[Your task]:
The answer must be every line of the records below that contains the word "finansami", copied out.

Stored items from a collection
§
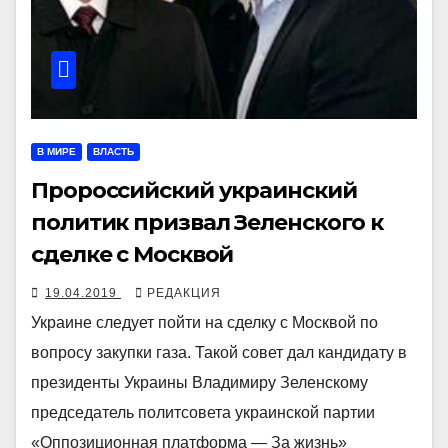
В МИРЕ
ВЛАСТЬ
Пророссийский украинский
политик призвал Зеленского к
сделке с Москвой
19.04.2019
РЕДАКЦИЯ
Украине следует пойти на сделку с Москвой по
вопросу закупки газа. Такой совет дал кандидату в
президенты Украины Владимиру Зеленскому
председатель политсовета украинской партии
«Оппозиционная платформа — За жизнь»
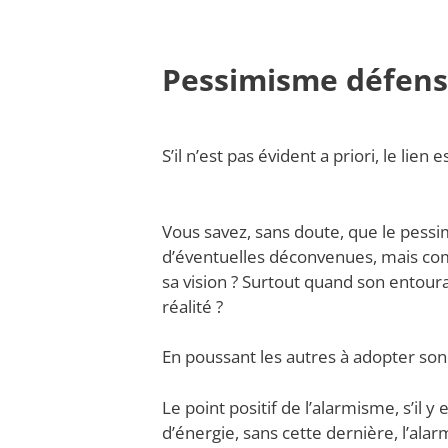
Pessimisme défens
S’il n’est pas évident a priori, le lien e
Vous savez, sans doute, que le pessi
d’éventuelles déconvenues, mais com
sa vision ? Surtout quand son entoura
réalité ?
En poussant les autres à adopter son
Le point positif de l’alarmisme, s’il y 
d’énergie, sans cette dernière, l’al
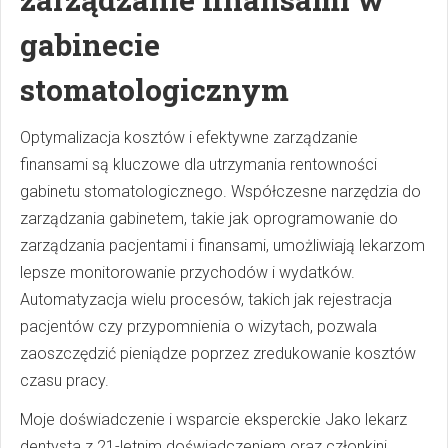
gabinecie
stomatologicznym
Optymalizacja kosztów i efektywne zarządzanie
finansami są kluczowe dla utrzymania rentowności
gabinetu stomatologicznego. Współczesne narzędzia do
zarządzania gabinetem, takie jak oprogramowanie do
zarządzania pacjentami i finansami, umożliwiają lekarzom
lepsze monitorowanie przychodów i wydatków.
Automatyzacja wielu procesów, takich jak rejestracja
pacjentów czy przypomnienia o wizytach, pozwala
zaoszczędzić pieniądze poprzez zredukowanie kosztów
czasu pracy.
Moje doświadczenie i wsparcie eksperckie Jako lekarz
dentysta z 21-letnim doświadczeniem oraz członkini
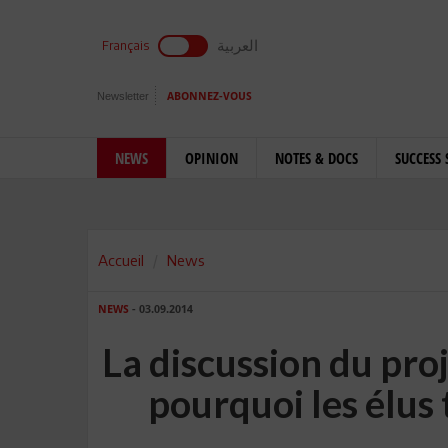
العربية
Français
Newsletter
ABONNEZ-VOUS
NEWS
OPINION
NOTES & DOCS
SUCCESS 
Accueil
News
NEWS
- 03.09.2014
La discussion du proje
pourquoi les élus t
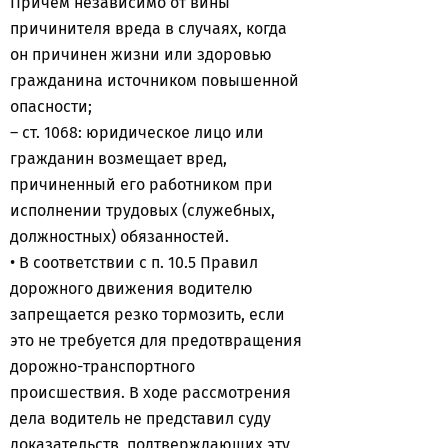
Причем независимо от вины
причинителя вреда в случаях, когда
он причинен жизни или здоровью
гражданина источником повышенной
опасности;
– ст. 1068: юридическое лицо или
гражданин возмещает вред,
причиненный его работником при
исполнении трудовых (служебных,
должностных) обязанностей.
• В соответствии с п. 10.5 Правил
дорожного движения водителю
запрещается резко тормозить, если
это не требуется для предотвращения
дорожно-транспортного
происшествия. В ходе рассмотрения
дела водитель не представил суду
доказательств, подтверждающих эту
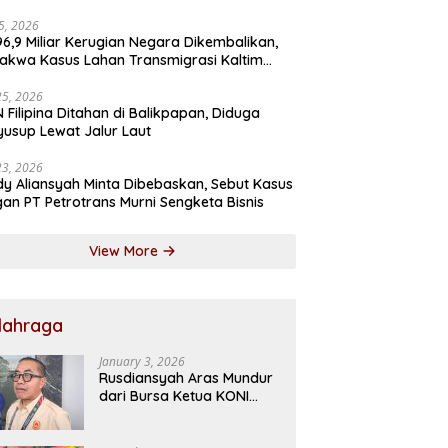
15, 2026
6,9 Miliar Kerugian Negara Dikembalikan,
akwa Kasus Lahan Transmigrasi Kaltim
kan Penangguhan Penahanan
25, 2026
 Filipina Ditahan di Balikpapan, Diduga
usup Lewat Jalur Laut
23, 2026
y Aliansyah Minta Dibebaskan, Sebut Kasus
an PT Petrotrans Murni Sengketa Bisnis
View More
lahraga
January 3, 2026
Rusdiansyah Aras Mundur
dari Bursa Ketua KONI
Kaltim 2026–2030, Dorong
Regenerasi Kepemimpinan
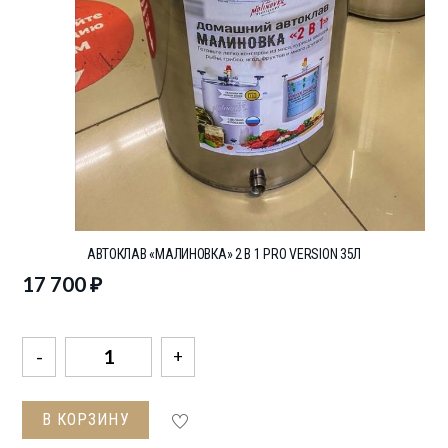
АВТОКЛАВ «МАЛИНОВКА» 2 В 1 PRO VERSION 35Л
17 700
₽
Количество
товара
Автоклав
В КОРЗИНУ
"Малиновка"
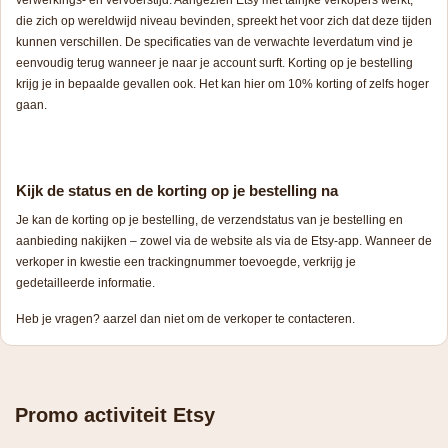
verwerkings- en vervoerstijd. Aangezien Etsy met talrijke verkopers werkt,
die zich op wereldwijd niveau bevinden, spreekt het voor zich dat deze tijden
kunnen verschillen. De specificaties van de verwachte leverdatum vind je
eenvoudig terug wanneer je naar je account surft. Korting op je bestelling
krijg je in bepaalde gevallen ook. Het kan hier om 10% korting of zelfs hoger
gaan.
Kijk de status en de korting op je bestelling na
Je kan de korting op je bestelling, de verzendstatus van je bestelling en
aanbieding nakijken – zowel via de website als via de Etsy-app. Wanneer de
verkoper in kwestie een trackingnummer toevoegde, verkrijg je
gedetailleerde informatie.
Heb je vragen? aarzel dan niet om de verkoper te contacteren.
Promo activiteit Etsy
§
[Answer below]:
finansami są kluczowe dla utrzymania rentowności
zarządzania pacjentami i finansami, umożliwiają lekarzom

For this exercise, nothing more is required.